Autobody shops are closing! Who cares? They're dirty and cars are bad. You must be in love with autobody shops. Furthermore, people who drive cars are elitists.

1. Those autobody shops are (or were) run by small businesspeople and their families. Some of them for generations. That counts for something. At least, it used to. But maybe you'd prefer they get replaced by artisanal coffee shops and high-end bread bakeries--nothing elitist about that.

2. These mom-and-pop businesses will be replaced by corporate luxury chains or high-end condos. That's the antithesis of diversity.

3. I'm not in love with autobody shops. I don't own a car. The product is not the point. If those shops fixed umbrellas or made shoelaces, I'd point out their mass disappearance, too, and it would have nothing to do with any passion for umbrellas or shoelaces.

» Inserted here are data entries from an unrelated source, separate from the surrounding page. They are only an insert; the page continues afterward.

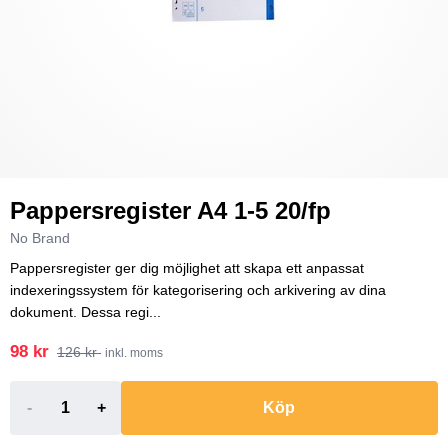
Pappersregister A4 1-5 20/fp
No Brand
Pappersregister ger dig möjlighet att skapa ett anpassat
indexeringssystem för kategorisering och arkivering av dina
dokument. Dessa regi...
98 kr
126 kr
inkl. moms
-
+
Köp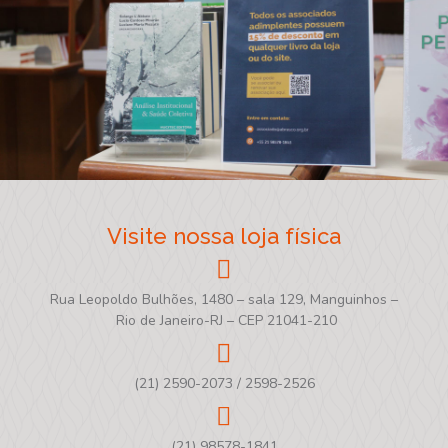
Visite nossa loja física
Rua Leopoldo Bulhões, 1480 – sala 129, Manguinhos –
Rio de Janeiro-RJ – CEP 21041-210
(21) 2590-2073 / 2598-2526
(21) 98578-1841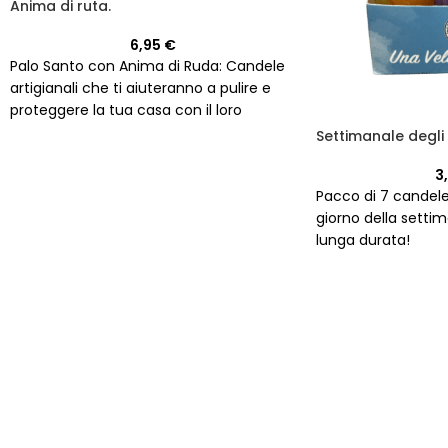
Anima di ruta.
6,95
€
Palo Santo con Anima di Ruda: Candele
artigianali che ti aiuteranno a pulire e
proteggere la tua casa con il loro
profumo di palo santo e ruda. Realizzate
Settimanale degli
in Spagna.
3
Pacco di 7 candel
giorno della setti
lunga durata!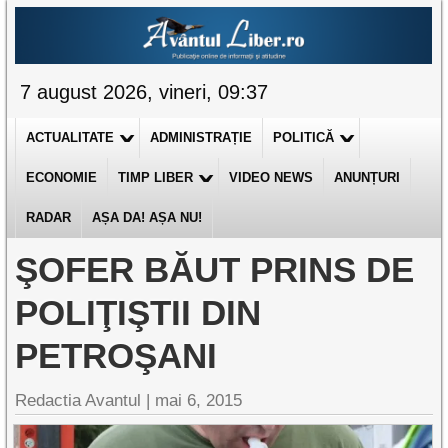
7 august 2026, vineri, 09:37
ACTUALITATE
ADMINISTRAȚIE
POLITICĂ
ECONOMIE
TIMP LIBER
VIDEO NEWS
ANUNȚURI
RADAR
AȘA DA! AȘA NU!
ŞOFER BĂUT PRINS DE
POLIŢIŞTII DIN
PETROŞANI
Redactia Avantul
|
mai 6, 2015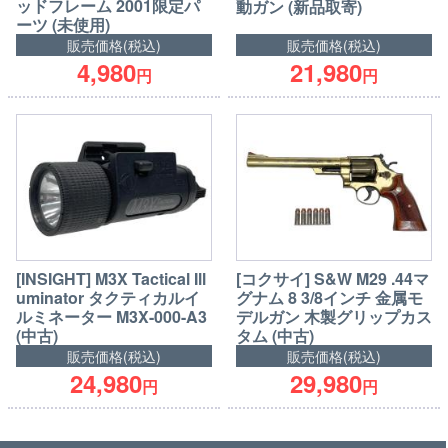
ッドフレーム 2001限定パ
動ガン (新品取寄)
ーツ (未使用)
販売価格(税込)
販売価格(税込)
4,980
21,980
円
円
[INSIGHT] M3X Tactical Ill
[コクサイ] S&W M29 .44マ
uminator タクティカルイ
グナム 8 3/8インチ 金属モ
ルミネーター M3X-000-A3
デルガン 木製グリップカス
(中古)
タム (中古)
販売価格(税込)
販売価格(税込)
24,980
29,980
円
円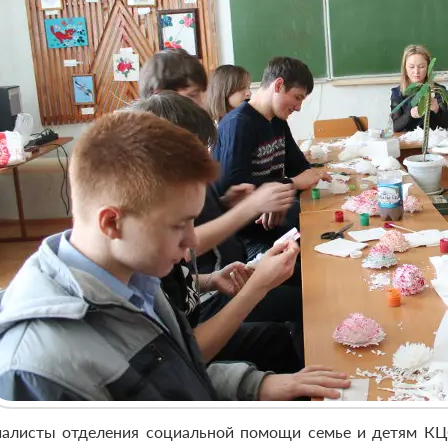
алисты отделения социальной помощи семье и детям К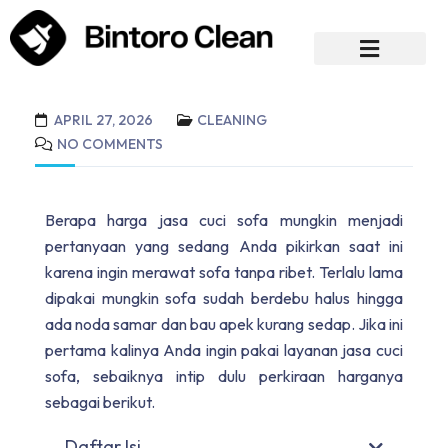
APRIL 27, 2026
CLEANING
NO COMMENTS
Berapa harga jasa cuci sofa mungkin menjadi
pertanyaan yang sedang Anda pikirkan saat ini
karena ingin merawat sofa tanpa ribet. Terlalu lama
dipakai mungkin sofa sudah berdebu halus hingga
ada noda samar dan bau apek kurang sedap. Jika ini
pertama kalinya Anda ingin pakai layanan jasa cuci
sofa, sebaiknya intip dulu perkiraan harganya
sebagai berikut.
Daftar Isi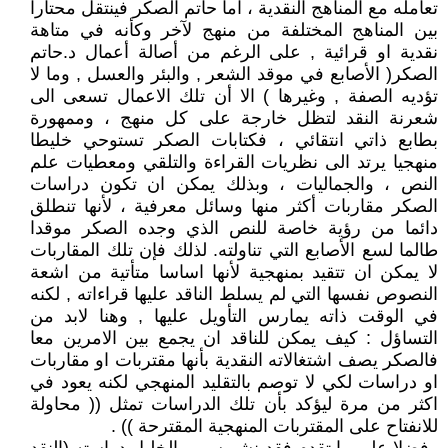
تعامله مع المناهج النقدية ، اما حاتم الصكر فينتقل محتارا
بين المناهج المختلفة من منهج لآخر وكأنه في متاهة
نقدية او قرائية , على الرغم من أصالة أعمال د.حاتم
الصكر( الأصابع في موقد الشعر , والبئر والعسل , وما لا
تؤديه الصفة , وغيرها ) الا أن تلك الاعمال تسعى الى
شعرنة النقد لتظل خارجة على كل منهج ، وممهورة
بطابع ذاتي انتقائي ، فكتابات الصكر تستوحي خليطا
منهجيا يرتد الى نظريات القراءة والتلقي ومعطيات علم
النص ، والجماليات ، وبذلك يمكن ان تكون دراسات
الصكر مقاربات أكثر منها وسائل معرفية ، لأنها تنطلق
دائما من رؤية خاصة للنص الذي وجده الصكر موقدا
طالما لسع الأصابع التي تناولته. لذلك فإن تلك المقاربات
لا يمكن ان تتقيد بمنهجية لأنها اساسا متأتية من اشعة
النصوص نفسها التي لم يسلط الناقد عليها قراءاته , لكنه
في الوقت ذاته يمارس التأويل عليها , وهنا لابد من
التساؤل : كيف يمكن للناقد ان يجمع بين الامرين معا
فالصكر يصف اشتغالاته النقدية بأنها مقتربات او مقاربات
او دراسات لكي لا توصم بالتقليد المنهجي لكنه يعود في
اكثر من مرة ليؤكد بأن تلك الدراسات تمثل (( محاولة
للانفتاح على المقتربات المنهجية المقترحة )) .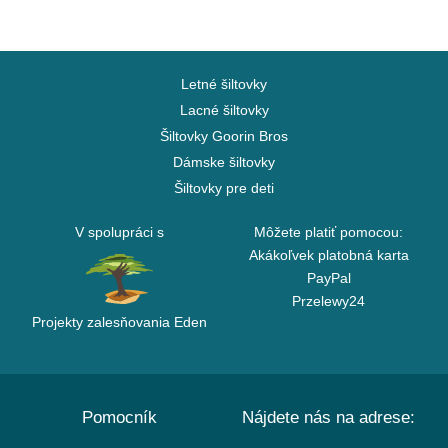
Letné šiltovky
Lacné šiltovky
Šiltovky Goorin Bros
Dámske šiltovky
Šiltovky pre deti
V spolupráci s
Môžete platiť pomocou:
Akákoľvek platobná karta
PayPal
Przelewy24
Projekty zalesňovania Eden
Pomocník
Nájdete nás na adrese: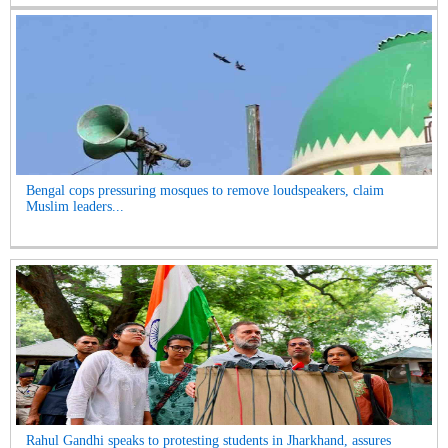
Bengal cops pressuring mosques to remove loudspeakers, claim
Muslim leaders...
Rahul Gandhi speaks to protesting students in Jharkhand, assures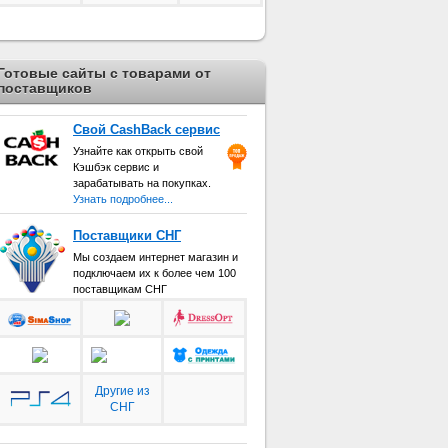
Готовые сайты с товарами от
поставщиков
Свой CashBack сервис
Узнайте как открыть свой
Кэшбэк сервис и
зарабатывать на покупках.
Узнать подробнее...
Поставщики СНГ
Мы создаем интернет магазин и
подключаем их к более чем 100
поставщикам СНГ
Другие из
СНГ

4. Again with elitist? What is that about? Fellow complainer Fran Lebowitz put it well when she said, "When Republicans, for instance, you know, disparage elites, they don't mean rich people. They love rich people. They mean smart people." So, if by "elitist" you mean I'm smart and want other people to be smart, too, then thank you.


But the High Line is so pretty! Why do you hate it so much?

1. Yes, once again, the High Line is pretty. It's pretty. It's very pretty!

2. Did I say I hated the High Line? I hate what it's doing to the neighborhood, true, but I also have complicated feelings about the thing itself, aside from its impact.

3. Do you believe that criticizing is the same as hating? Those aren't the same things. I criticize many things that I actually like and that only enhances my experience of it. We need to think more critically about more things more of the time. Our city would be better off if we did.